▶ _Assigned task_
Every line of the listing below should be written out exactly, minus its pictures.

Start of Exercise inputs

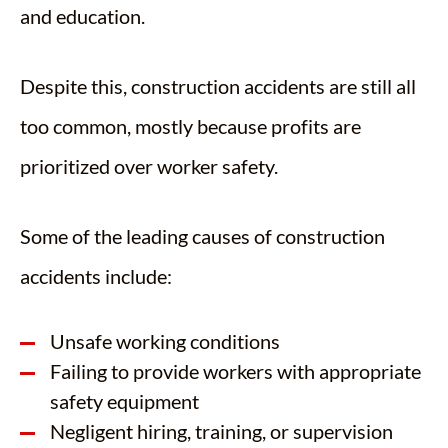
and education.
Despite this, construction accidents are still all
too common, mostly because profits are
prioritized over worker safety.
Some of the leading causes of construction
accidents include:
Unsafe working conditions
Failing to provide workers with appropriate
safety equipment
Negligent hiring, training, or supervision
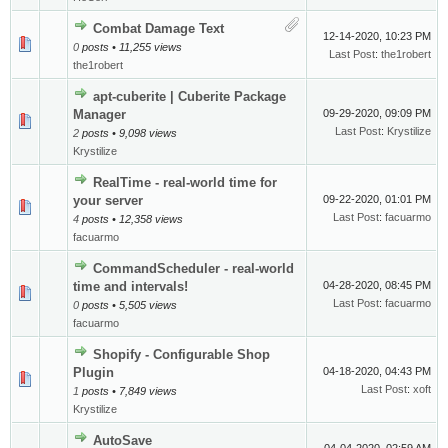
Combat Damage Text
12-14-2020, 10:23 PM
0
posts • 11,255 views
Last Post
:
the1robert
the1robert
apt-cuberite | Cuberite Package
Manager
09-29-2020, 09:09 PM
Last Post
:
Krystilize
2
posts • 9,098 views
Krystilize
RealTime - real-world time for
your server
09-22-2020, 01:01 PM
Last Post
:
facuarmo
4
posts • 12,358 views
facuarmo
CommandScheduler - real-world
time and intervals!
04-28-2020, 08:45 PM
Last Post
:
facuarmo
0
posts • 5,505 views
facuarmo
Shopify - Configurable Shop
Plugin
04-18-2020, 04:43 PM
Last Post
:
xoft
1
posts • 7,849 views
Krystilize
AutoSave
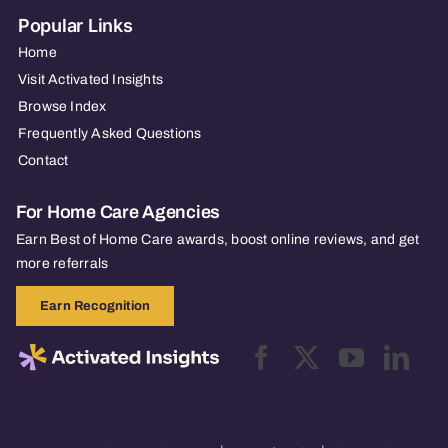
Popular Links
Home
Visit Activated Insights
Browse Index
Frequently Asked Questions
Contact
For Home Care Agencies
Earn Best of Home Care awards, boost online reviews, and get
more referrals
Earn Recognition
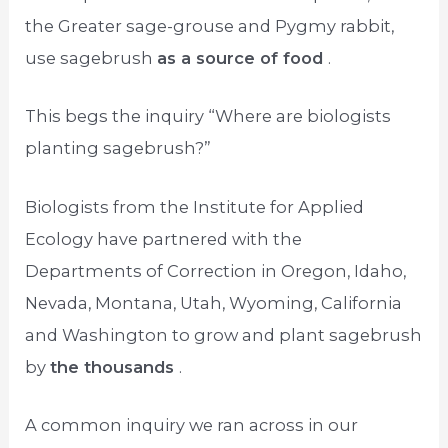
the Greater sage-grouse and Pygmy rabbit,
use sagebrush
as a source of food
.
This begs the inquiry “Where are biologists
planting sagebrush?”
Biologists from the Institute for Applied
Ecology have partnered with the
Departments of Correction in Oregon, Idaho,
Nevada, Montana, Utah, Wyoming, California
and Washington to grow and plant sagebrush
by
the thousands
.
A common inquiry we ran across in our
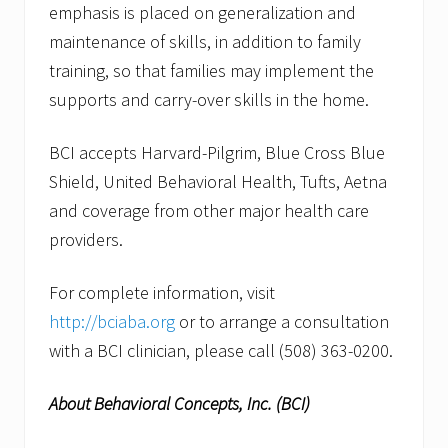
emphasis is placed on generalization and
maintenance of skills, in addition to family
training, so that families may implement the
supports and carry-over skills in the home.
BCI accepts Harvard-Pilgrim, Blue Cross Blue
Shield, United Behavioral Health, Tufts, Aetna
and coverage from other major health care
providers.
For complete information, visit
http://bciaba.org
or to arrange a consultation
with a BCI clinician, please call (508) 363-0200.
About Behavioral Concepts, Inc. (BCI)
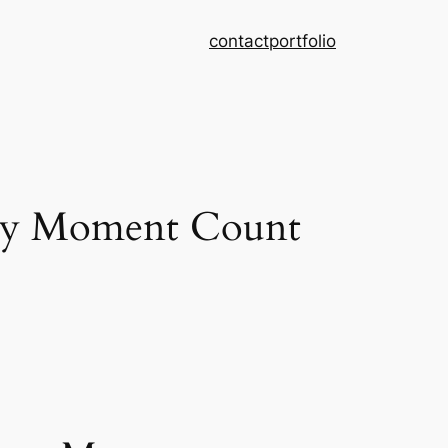
contact
portfolio
ry Moment Count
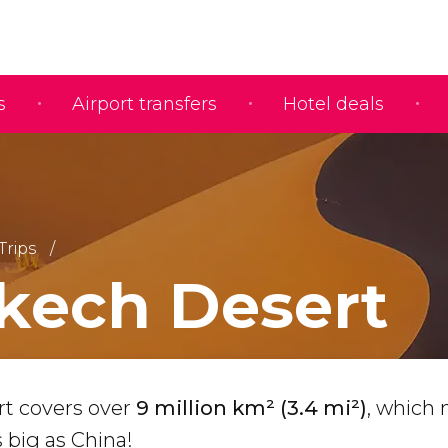
s
Airport transfers
Hotel deals
Trips
kech Desert
rt covers over
9 million km² (3.4 mi²)
, which
s big as China!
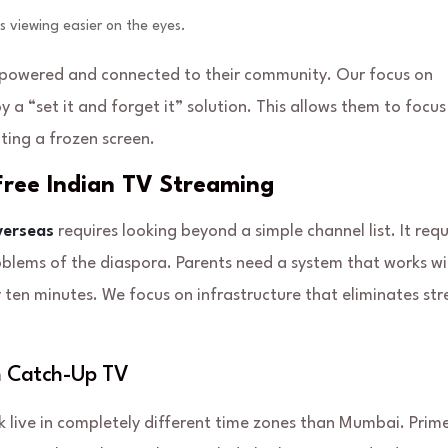
s viewing easier on the eyes.
empowered and connected to their community. Our focus on
y a “set it and forget it” solution. This allows them to focus
ting a frozen screen.
-Free Indian TV Streaming
verseas
requires looking beyond a simple channel list. It requ
roblems of the diaspora. Parents need a system that works w
ry ten minutes. We focus on infrastructure that eliminates str
h Catch-Up TV
k live in completely different time zones than Mumbai. Prim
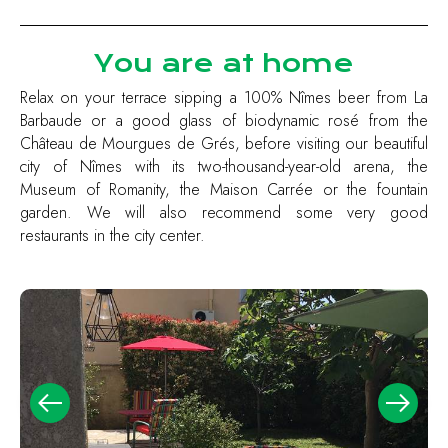
You are at home
Relax on your terrace sipping a 100% Nîmes beer from La
Barbaude or a good glass of biodynamic rosé from the
Château de Mourgues de Grés, before visiting our beautiful
city of Nîmes with its two-thousand-year-old arena, the
Museum of Romanity, the Maison Carrée or the fountain
garden. We will also recommend some very good
restaurants in the city center.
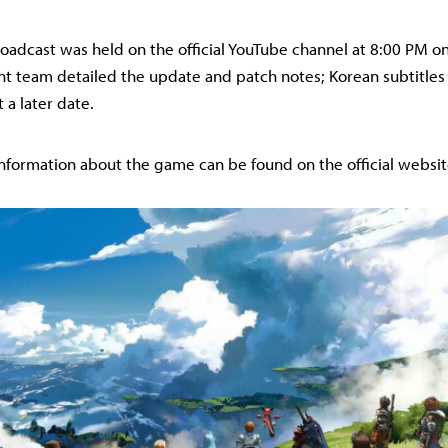
broadcast was held on the official YouTube channel at 8:00 PM o
 team detailed the update and patch notes; Korean subtitles 
 a later date.
nformation about the game can be found on the official websit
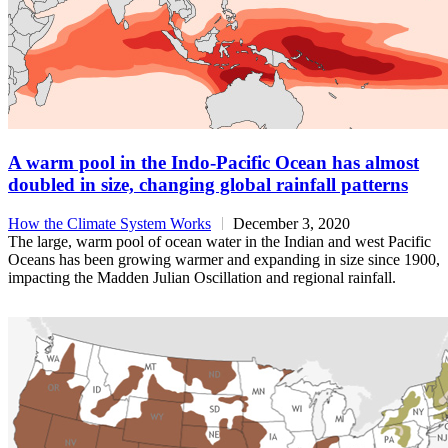
A warm pool in the Indo-Pacific Ocean has almost
doubled in size, changing global rainfall patterns
How the Climate System Works
December 3, 2020
The large, warm pool of ocean water in the Indian and west Pacific
Oceans has been growing warmer and expanding in size since 1900,
impacting the Madden Julian Oscillation and regional rainfall.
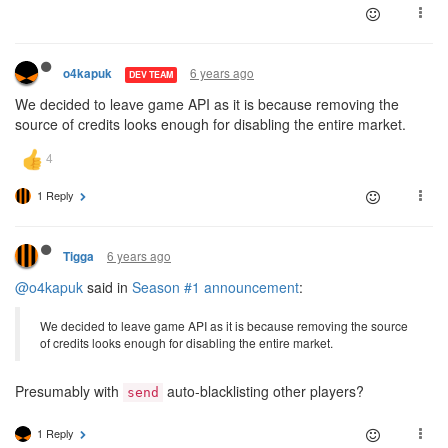
6 years ago
o4kapuk
DEV TEAM
We decided to leave game API as it is because removing the
source of credits looks enough for disabling the entire market.
1 Reply
6 years ago
Tigga
@o4kapuk
said in
Season #1 announcement
:
We decided to leave game API as it is because removing the source
of credits looks enough for disabling the entire market.
Presumably with
auto-blacklisting other players?
send
1 Reply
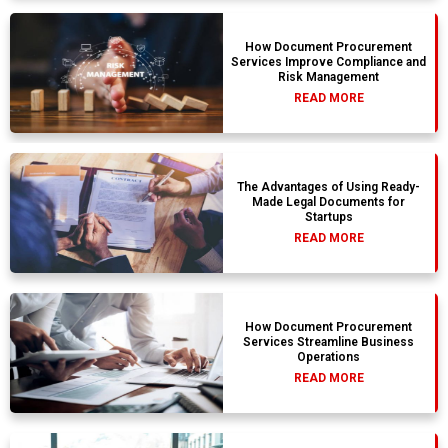
How Document Procurement
Services Improve Compliance and
Risk Management
READ MORE
The Advantages of Using Ready-
Made Legal Documents for
Startups
READ MORE
How Document Procurement
Services Streamline Business
Operations
READ MORE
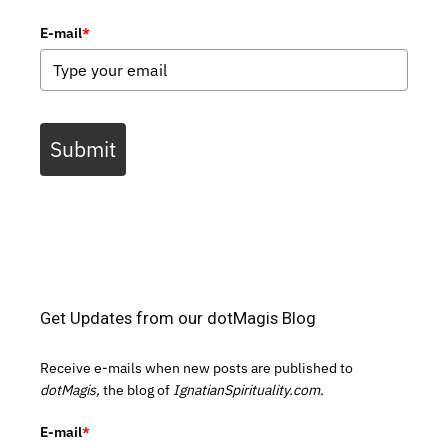
E-mail
*
Submit
Get Updates from our dotMagis Blog
Receive e-mails when new posts are published to
dotMagis,
the blog of
IgnatianSpirituality.com.
E-mail
*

End of Exercise inputs

▶ _Response for this exercise_
and education.
Despite this, construction accidents are still all
too common, mostly because profits are
prioritized over worker safety.
Some of the leading causes of construction
accidents include:
Unsafe working conditions
Failing to provide workers with appropriate
safety equipment
Negligent hiring, training, or supervision
Combat Damage Text
12-14-2020, 10:23 PM
0
posts • 11,255 views
Last Post
:
the1robert
the1robert
apt-cuberite | Cuberite Package
Manager
09-29-2020, 09:09 PM
Last Post
:
Krystilize
2
posts • 9,098 views
Krystilize
RealTime - real-world time for
your server
09-22-2020, 01:01 PM
Last Post
:
facuarmo
4
posts • 12,358 views
facuarmo
CommandScheduler - real-world
time and intervals!
04-28-2020, 08:45 PM
Last Post
:
facuarmo
0
posts • 5,505 views
facuarmo
Shopify - Configurable Shop
Plugin
04-18-2020, 04:43 PM
Last Post
:
xoft
1
posts • 7,849 views
Krystilize
AutoSave
Popular Links
Home
Visit Activated Insights
Browse Index
Frequently Asked Questions
Contact
For Home Care Agencies
Earn Best of Home Care awards, boost online reviews, and get
more referrals
Earn Recognition
the Greater sage-grouse and Pygmy rabbit,
use sagebrush
as a source of food
.
This begs the inquiry “Where are biologists
planting sagebrush?”
Biologists from the Institute for Applied
Ecology have partnered with the
Departments of Correction in Oregon, Idaho,
Nevada, Montana, Utah, Wyoming, California
and Washington to grow and plant sagebrush
by
the thousands
.
A common inquiry we ran across in our
emphasis is placed on generalization and
maintenance of skills, in addition to family
training, so that families may implement the
supports and carry-over skills in the home.
BCI accepts Harvard-Pilgrim, Blue Cross Blue
Shield, United Behavioral Health, Tufts, Aetna
and coverage from other major health care
providers.
For complete information, visit
http://bciaba.org
or to arrange a consultation
with a BCI clinician, please call (508) 363-0200.
About Behavioral Concepts, Inc. (BCI)
contact
portfolio
ry Moment Count
s
Airport transfers
Hotel deals
Trips
kech Desert
rt covers over
9 million km² (3.4 mi²)
, which
s big as China!
s viewing easier on the eyes.
empowered and connected to their community. Our focus on
y a “set it and forget it” solution. This allows them to focus
ting a frozen screen.
-Free Indian TV Streaming
verseas
requires looking beyond a simple channel list. It requ
roblems of the diaspora. Parents need a system that works w
ry ten minutes. We focus on infrastructure that eliminates str
h Catch-Up TV
k live in completely different time zones than Mumbai. Prim
You are at home
Relax on your terrace sipping a 100% Nîmes beer from La
Barbaude or a good glass of biodynamic rosé from the
Château de Mourgues de Grés, before visiting our beautiful
city of Nîmes with its two-thousand-year-old arena, the
Museum of Romanity, the Maison Carrée or the fountain
garden. We will also recommend some very good
restaurants in the city center.
broadcast was held on the official YouTube channel at 8:00 PM o
 team detailed the update and patch notes; Korean subtitles 
 a later date.
nformation about the game can be found on the official websit
A warm pool in the Indo-Pacific Ocean has almost
doubled in size, changing global rainfall patterns
How the Climate System Works
December 3, 2020
The large, warm pool of ocean water in the Indian and west Pacific
Oceans has been growing warmer and expanding in size since 1900,
impacting the Madden Julian Oscillation and regional rainfall.
6 years ago
o4kapuk
DEV TEAM
We decided to leave game API as it is because removing the
source of credits looks enough for disabling the entire market.
1 Reply
6 years ago
Tigga
@o4kapuk
said in
Season #1 announcement
:
We decided to leave game API as it is because removing the source
of credits looks enough for disabling the entire market.
Presumably with
auto-blacklisting other players?
send
1 Reply
How Document Procurement
Services Improve Compliance and
Risk Management
READ MORE
The Advantages of Using Ready-
Made Legal Documents for
Startups
READ MORE
How Document Procurement
Services Streamline Business
Operations
READ MORE
E-mail
*
Submit
Get Updates from our dotMagis Blog
Receive e-mails when new posts are published to
dotMagis,
the blog of
IgnatianSpirituality.com.
E-mail
*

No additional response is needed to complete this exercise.